Alien: Fire and Stone #2 Review

Written by: Chris Roberson

Art by: Patric Reynolds

Publisher: Dark Horse

Of the five ongoing stories in what I’ve been calling the “Dark Horse Shared Universe,” Alien: Fire and Stone is the weakest. Issue 1 was a bit lopsided, being strong on the gore but weak on the narration; Issue 2 tries to fix that narrative balance by going in the completely opposite direction. Be prepared for lots of exposition.

The problem isn’t in what information is being delivered as its all mostly interesting; no, the problem is in quantity. There are narrative bubbles in every panel, and the constant barrage of facts and developments turns what could be a good story into a vomit of exposition.

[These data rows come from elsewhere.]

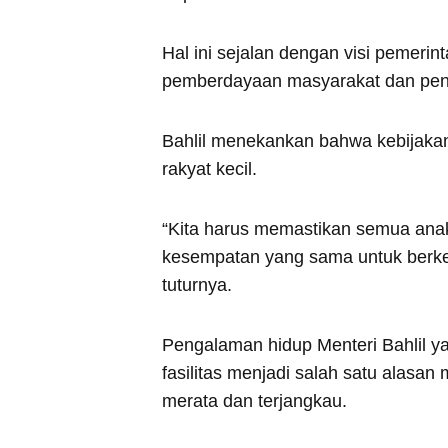
Hal ini sejalan dengan visi pemeri
pemberdayaan masyarakat dan peni
Bahlil menekankan bahwa kebijakan 
rakyat kecil.
“Kita harus memastikan semua anak 
kesempatan yang sama untuk berke
tuturnya.
Pengalaman hidup Menteri Bahlil 
fasilitas menjadi salah satu alasa
merata dan terjangkau.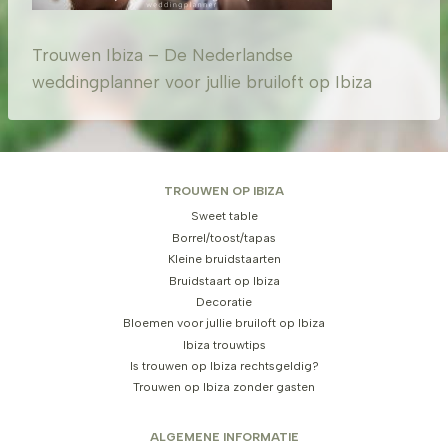
Trouwen Ibiza – De Nederlandse
weddingplanner voor jullie bruiloft op Ibiza
TROUWEN OP IBIZA
Sweet table
Borrel/toost/tapas
Kleine bruidstaarten
Bruidstaart op Ibiza
Decoratie
Bloemen voor jullie bruiloft op Ibiza
Ibiza trouwtips
Is trouwen op Ibiza rechtsgeldig?
Trouwen op Ibiza zonder gasten
ALGEMENE INFORMATIE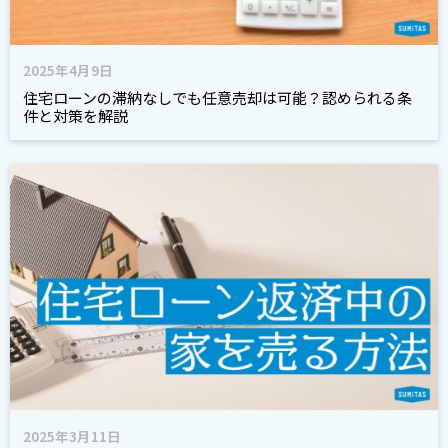
2025年4月9日
住宅ローンの滞納なしでも任意売却は可能？認められる条
件と対策を解説
2025年3月11日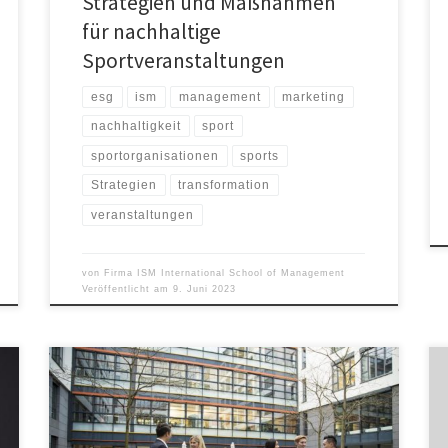
Strategien und Maßnahmen
für nachhaltige
Sportveranstaltungen
esg
ism
management
marketing
nachhaltigkeit
sport
sportorganisationen
sports
Strategien
transformation
veranstaltungen
von
Firma ISM International School of Management
Veröffentlicht am
9. Juni 2023
Im Kampf um die besten Talente wird es umso
wichtiger, dass Unternehmen ambitionierte
Studienanfänger ab dem ersten Tag finden und für
ihren Bedarf ausbilden können. Am Campus München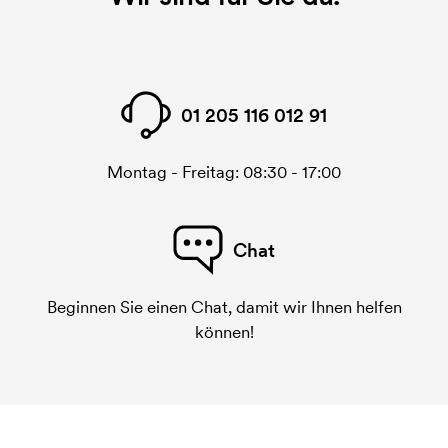
01 205 116 012 91
Montag - Freitag: 08:30 - 17:00
Chat
Beginnen Sie einen Chat, damit wir Ihnen helfen
können!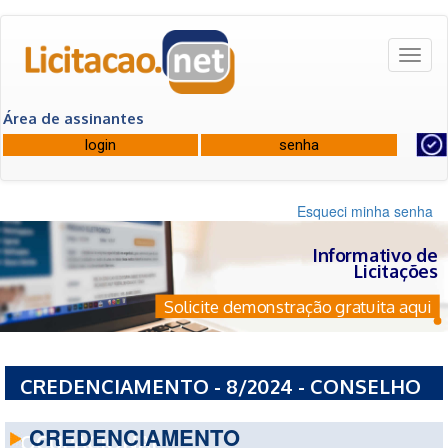
Toggl
naviga
Área de assinantes
Esqueci minha senha
Informativo de
Licitações
Solicite demonstração gratuita aqui
CREDENCIAMENTO - 8/2024 - CONSELHO
FEDERAL DE FISIOTERAPIA E TERAPIA
CREDENCIAMENTO
OCUPACIONAL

Things are moving along too quickly, yet in a way, it feels like very little has happened.

Russell and company are now stranded on LV223 with a small army of Xenomrophs after them. This is our Issue 2 opening, and one that I’m perfectly fine with. But a few panels later and nine days have passed. In the next panel, another nine days have passed. The immediate threat gets washed away in time jumps, and that’s a real shame as the immediate threat wants to feel so…threatening.

The surviving humans spend their whole time on LV223 in an ongoing debate: Should they go back and kill the Xenomorphs or find a place to plant and build fortifications? By the end of the comic and after a few months, this debate hasn’t been solved. I can’t tell if this is realistic or not (political satire!), but I don’t like the wishywashyness of it. Nothing concrete happens, and this series is only four comics long. Spending an entire comic just advancing the time and nothing else feels like a severe waste of page space.

And the sad part, really, is that the background ideas really are terrifying. To spend months on an alien planet being followed, stalked, killed, and all in a leisurely fashion, is horrifying. But I don’t get a real sense of that, despite all of the Xenomorph attacks. I almost feel jaded to them. “Well of course you guys keep dieing! You’re not doing anything but running and hoping for the best.”

The upsides here remain the same as in Issue 1 though. The art is great, and though there are less close-up shots of death , the comic more than makes up for that in wonderful scenery. Russell, too, remains a fun main character to follow along. He’s a little geeky, and probably too inquisitive for everyone’s own good, including his own.

And who is he talking too!?

Alien: Fire and Stone #2 is a step down, but the last panel gives me hope for better things to come. If nothing else, I feel compelled to read it just to see how Russell’s story effects the other stories in Dark Horse’s shared universe.